### What the exercise asks
From the material below, work out how many lines contain "Barry" and answer with the number only.

### Records supplied
= = = = = = =
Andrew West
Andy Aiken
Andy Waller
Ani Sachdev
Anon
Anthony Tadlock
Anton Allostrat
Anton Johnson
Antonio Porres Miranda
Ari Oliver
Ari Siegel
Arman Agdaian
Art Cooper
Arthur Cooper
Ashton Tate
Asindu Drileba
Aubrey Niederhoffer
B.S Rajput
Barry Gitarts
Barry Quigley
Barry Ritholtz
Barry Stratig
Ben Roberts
= = = = = = =
### Response below
4